Collected data entries

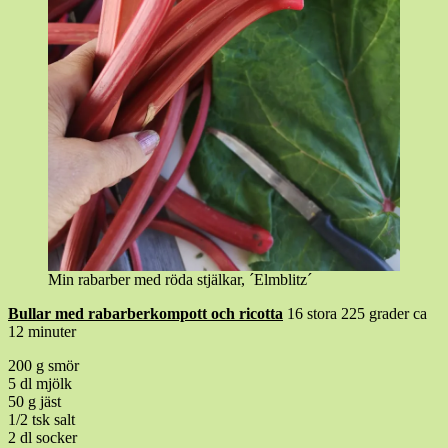
Min rabarber med röda stjälkar, ´Elmblitz´
Bullar med rabarberkompott och ricotta
16 stora 225 grader ca
12 minuter
200 g smör
5 dl mjölk
50 g jäst
1/2 tsk salt
2 dl socker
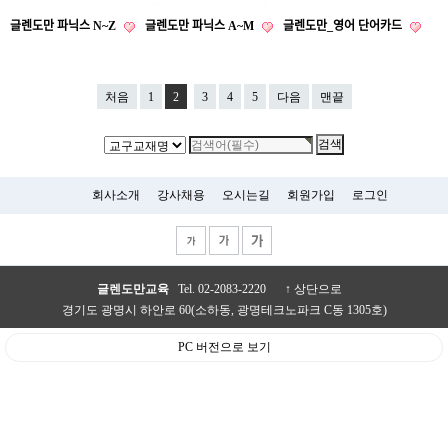
글렌도만 파닉스 N~Z
글렌도만 파닉스 A~M
글렌도만_영어 단어카드
처음
1
2
3
4
5
다음
맨끝
회사소개
강사채용
오시는길
회원가입
로그인
글렌도만교육
Tel. 02-2083-2220
↑ 상단으로
경기도 광명시 하안로 60(소하동, 광명테크노파크 C동 1305호)
PC 버전으로 보기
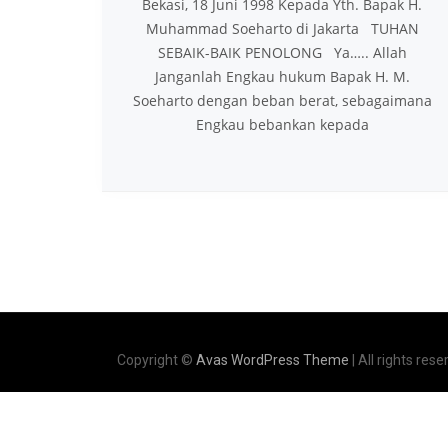
Bekasi, 18 Juni 1998 Kepada Yth. Bapak H.
Muhammad Soeharto di Jakarta TUHAN
SEBAIK-BAIK PENOLONG Ya….. Allah
Janganlah Engkau hukum Bapak H. M.
Soeharto dengan beban berat, sebagaimana
Engkau bebankan kepada
Copyright ©
Avas WordPress Theme
| All rights rese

* **WORK INSTRUCTION**: Should the entries hold any pictures, please omit those and print the remaining text exactly.

* **RESPONSE**:
Min rabarber med röda stjälkar, ´Elmblitz´
Bullar med rabarberkompott och ricotta
16 stora 225 grader ca
12 minuter
200 g smör
5 dl mjölk
50 g jäst
1/2 tsk salt
2 dl socker
글렌도만 파닉스 N~Z
글렌도만 파닉스 A~M
글렌도만_영어 단어카드
처음
1
2
3
4
5
다음
맨끝
회사소개
강사채용
오시는길
회원가입
로그인
글렌도만교육
Tel. 02-2083-2220
↑ 상단으로
경기도 광명시 하안로 60(소하동, 광명테크노파크 C동 1305호)
PC 버전으로 보기
Bekasi, 18 Juni 1998 Kepada Yth. Bapak H.
Muhammad Soeharto di Jakarta TUHAN
SEBAIK-BAIK PENOLONG Ya….. Allah
Janganlah Engkau hukum Bapak H. M.
Soeharto dengan beban berat, sebagaimana
Engkau bebankan kepada
Copyright ©
Avas WordPress Theme
| All rights rese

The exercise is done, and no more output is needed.